| EXERCISE REQUIREMENTS |
Retrieve every line from the records in which the word "dodavatele" occurs.

Collected data entries
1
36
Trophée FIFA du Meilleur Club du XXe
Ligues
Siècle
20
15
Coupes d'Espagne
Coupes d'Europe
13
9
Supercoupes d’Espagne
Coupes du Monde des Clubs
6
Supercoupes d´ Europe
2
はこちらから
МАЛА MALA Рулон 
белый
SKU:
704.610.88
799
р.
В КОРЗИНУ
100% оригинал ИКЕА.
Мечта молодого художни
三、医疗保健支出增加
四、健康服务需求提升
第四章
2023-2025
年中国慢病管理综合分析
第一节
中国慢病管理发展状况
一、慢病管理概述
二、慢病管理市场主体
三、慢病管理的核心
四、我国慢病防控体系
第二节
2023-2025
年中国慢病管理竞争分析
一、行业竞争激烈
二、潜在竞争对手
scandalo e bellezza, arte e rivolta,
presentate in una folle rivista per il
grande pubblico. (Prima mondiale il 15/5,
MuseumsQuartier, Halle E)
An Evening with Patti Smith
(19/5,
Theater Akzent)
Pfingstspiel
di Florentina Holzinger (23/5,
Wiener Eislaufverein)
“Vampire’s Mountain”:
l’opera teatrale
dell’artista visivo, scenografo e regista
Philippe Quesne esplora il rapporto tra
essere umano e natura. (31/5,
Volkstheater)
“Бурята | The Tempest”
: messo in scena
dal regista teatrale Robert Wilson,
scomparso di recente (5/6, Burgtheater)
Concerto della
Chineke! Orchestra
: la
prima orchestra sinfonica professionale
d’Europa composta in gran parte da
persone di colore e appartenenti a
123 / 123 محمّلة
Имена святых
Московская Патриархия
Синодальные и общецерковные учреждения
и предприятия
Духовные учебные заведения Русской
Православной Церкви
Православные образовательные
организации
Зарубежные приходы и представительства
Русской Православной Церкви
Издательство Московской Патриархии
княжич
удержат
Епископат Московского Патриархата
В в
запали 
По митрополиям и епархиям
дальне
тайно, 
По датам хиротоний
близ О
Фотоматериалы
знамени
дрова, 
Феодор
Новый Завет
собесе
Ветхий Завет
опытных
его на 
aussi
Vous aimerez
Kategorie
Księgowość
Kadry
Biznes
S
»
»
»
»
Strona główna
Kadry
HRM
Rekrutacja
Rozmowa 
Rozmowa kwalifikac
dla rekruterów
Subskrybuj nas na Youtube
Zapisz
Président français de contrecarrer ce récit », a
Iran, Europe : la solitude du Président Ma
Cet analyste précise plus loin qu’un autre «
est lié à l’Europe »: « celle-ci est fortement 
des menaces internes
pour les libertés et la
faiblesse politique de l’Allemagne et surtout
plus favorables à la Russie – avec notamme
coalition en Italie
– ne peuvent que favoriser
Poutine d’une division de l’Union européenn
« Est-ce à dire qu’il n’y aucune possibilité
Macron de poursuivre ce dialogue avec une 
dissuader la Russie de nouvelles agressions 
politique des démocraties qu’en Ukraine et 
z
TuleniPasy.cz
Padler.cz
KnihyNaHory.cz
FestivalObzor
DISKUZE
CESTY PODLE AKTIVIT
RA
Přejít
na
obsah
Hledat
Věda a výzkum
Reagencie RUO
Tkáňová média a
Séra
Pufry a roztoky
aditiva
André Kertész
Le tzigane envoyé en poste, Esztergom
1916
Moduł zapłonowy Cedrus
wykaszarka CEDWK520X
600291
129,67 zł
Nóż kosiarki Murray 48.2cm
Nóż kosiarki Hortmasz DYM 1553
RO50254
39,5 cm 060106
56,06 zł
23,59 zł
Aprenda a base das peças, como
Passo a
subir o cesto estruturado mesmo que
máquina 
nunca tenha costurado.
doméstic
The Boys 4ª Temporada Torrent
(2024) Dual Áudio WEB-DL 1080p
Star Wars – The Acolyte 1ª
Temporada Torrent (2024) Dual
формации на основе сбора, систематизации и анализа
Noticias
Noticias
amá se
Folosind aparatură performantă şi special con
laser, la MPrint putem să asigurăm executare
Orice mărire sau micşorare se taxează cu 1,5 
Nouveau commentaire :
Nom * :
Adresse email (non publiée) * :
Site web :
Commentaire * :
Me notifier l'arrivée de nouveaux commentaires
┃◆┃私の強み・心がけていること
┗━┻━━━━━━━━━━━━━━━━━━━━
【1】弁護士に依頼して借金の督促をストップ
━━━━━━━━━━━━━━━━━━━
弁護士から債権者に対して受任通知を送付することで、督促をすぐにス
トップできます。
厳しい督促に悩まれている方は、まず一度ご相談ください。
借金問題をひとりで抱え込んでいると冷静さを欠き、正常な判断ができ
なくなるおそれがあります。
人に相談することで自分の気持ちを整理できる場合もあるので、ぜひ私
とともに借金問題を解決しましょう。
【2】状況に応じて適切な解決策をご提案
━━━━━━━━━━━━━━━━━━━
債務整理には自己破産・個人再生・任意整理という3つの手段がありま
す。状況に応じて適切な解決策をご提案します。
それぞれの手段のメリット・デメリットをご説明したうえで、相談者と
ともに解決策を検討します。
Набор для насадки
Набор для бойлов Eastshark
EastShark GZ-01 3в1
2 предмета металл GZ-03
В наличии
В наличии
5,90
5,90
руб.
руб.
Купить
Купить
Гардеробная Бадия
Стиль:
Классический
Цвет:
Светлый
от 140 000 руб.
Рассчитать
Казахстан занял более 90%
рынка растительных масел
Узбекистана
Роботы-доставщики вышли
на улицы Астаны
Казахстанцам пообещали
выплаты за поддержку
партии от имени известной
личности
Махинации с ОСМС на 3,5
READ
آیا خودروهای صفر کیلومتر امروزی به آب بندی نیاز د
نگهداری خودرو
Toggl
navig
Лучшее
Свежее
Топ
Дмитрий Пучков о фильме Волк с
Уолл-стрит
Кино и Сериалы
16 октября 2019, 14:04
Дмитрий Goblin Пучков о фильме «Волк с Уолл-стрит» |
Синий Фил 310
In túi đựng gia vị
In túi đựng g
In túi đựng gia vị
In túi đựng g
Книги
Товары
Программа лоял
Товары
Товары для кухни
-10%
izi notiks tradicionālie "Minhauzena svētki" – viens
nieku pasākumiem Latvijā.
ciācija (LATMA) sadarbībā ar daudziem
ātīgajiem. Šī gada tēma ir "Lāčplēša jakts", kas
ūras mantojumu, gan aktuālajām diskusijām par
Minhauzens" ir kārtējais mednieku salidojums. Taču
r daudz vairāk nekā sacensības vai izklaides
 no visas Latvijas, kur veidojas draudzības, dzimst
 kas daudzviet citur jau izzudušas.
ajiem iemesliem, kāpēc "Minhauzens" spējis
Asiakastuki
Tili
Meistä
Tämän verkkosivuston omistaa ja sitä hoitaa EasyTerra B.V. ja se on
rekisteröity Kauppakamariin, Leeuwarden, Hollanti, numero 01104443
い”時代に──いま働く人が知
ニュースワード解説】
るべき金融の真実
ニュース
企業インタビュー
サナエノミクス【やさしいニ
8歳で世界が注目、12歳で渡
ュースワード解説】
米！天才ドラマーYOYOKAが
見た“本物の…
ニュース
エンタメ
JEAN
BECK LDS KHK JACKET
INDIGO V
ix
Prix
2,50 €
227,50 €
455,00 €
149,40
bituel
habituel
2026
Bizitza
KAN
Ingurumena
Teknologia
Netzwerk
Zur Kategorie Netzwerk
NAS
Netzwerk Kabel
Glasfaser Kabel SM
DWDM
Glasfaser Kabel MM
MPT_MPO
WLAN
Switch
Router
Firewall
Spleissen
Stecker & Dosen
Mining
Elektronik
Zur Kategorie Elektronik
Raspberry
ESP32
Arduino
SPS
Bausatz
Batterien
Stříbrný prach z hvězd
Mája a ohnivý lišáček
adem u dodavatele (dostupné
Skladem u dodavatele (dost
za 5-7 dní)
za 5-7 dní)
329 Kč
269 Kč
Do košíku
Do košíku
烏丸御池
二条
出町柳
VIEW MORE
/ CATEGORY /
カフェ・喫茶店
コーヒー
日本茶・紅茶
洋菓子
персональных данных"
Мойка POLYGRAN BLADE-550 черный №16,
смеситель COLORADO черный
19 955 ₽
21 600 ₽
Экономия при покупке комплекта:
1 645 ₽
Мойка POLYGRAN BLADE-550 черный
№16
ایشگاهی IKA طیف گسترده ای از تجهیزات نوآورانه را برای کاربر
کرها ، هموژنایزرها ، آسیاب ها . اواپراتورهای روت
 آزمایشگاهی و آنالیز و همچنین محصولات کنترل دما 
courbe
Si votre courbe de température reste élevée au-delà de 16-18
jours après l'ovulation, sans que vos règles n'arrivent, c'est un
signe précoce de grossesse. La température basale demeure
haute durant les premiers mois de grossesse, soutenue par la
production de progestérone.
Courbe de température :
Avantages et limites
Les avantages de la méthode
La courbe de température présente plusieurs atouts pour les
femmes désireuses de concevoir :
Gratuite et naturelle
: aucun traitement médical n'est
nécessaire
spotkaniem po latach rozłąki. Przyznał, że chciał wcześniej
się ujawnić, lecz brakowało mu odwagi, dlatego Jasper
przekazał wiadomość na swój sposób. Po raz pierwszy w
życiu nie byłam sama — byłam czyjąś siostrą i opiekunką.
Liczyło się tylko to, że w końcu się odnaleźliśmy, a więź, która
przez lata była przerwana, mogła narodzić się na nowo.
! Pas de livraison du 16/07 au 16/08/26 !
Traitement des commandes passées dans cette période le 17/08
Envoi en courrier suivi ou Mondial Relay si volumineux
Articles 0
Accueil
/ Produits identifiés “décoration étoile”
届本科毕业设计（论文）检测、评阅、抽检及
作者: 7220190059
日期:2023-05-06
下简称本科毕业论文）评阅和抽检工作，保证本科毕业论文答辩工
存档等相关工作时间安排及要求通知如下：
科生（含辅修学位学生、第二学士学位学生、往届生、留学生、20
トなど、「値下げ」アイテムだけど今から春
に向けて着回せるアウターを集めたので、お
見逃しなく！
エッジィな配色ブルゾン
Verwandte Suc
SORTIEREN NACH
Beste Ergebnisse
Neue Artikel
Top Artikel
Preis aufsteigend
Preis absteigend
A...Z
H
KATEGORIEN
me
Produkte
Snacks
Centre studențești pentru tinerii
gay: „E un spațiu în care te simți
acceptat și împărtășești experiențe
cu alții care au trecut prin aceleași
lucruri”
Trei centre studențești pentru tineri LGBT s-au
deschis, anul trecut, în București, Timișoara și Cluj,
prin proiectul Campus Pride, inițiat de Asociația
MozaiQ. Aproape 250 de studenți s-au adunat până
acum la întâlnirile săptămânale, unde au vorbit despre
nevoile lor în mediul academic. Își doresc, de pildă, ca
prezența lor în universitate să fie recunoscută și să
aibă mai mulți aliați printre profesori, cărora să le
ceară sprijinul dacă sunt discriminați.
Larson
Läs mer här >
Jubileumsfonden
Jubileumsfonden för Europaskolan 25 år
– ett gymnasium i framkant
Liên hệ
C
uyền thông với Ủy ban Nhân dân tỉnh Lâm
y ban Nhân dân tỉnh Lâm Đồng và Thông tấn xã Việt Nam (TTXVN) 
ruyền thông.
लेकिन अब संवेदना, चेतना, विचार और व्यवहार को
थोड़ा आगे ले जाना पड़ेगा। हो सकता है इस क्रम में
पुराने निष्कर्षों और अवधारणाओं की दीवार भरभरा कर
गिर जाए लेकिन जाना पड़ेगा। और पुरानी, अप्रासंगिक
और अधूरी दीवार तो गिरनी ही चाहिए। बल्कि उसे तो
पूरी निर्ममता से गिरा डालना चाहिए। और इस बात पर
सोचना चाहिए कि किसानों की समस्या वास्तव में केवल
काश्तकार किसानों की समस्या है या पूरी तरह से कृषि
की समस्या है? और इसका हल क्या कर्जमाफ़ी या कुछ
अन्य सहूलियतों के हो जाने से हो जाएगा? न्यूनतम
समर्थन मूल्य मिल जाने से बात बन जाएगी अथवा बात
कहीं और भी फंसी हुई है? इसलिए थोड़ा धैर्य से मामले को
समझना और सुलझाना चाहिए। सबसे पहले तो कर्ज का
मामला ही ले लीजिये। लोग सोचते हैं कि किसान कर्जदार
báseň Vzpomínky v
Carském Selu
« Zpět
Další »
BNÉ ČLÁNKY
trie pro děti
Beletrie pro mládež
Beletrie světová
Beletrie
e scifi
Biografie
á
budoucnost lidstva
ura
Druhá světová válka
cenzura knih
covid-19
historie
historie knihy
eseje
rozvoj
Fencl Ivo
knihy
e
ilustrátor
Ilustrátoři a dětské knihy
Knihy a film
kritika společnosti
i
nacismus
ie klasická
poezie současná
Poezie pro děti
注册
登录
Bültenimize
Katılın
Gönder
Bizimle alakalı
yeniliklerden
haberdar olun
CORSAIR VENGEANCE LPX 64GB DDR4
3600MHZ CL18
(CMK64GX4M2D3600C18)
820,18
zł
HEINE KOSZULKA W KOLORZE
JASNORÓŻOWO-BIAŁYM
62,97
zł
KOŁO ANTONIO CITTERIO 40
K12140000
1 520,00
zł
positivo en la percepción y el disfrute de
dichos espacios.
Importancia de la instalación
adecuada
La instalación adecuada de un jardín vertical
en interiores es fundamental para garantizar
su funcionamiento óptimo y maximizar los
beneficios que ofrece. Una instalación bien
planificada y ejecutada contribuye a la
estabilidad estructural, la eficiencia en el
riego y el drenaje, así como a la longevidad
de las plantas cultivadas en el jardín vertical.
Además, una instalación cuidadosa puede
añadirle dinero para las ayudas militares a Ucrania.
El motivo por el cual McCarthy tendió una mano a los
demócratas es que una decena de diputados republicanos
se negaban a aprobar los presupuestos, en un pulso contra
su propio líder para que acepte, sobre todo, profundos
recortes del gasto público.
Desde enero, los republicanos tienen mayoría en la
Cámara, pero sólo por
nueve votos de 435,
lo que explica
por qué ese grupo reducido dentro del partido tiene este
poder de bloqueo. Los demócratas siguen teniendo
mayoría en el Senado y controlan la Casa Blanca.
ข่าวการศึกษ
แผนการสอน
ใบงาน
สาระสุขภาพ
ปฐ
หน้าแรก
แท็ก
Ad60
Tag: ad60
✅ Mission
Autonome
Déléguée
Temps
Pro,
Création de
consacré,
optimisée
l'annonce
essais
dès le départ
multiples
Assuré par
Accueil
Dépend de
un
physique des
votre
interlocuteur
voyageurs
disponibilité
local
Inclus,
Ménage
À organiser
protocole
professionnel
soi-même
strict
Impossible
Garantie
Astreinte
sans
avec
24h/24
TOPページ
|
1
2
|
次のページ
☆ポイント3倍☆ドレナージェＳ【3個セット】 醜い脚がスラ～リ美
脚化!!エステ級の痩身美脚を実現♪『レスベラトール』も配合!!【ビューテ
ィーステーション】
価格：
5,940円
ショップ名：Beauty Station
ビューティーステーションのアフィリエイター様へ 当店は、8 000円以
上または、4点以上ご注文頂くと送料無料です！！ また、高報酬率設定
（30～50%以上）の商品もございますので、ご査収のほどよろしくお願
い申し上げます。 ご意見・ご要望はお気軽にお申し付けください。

| TASK OUTPUT |
adem u dodavatele (dostupné
Skladem u dodavatele (dost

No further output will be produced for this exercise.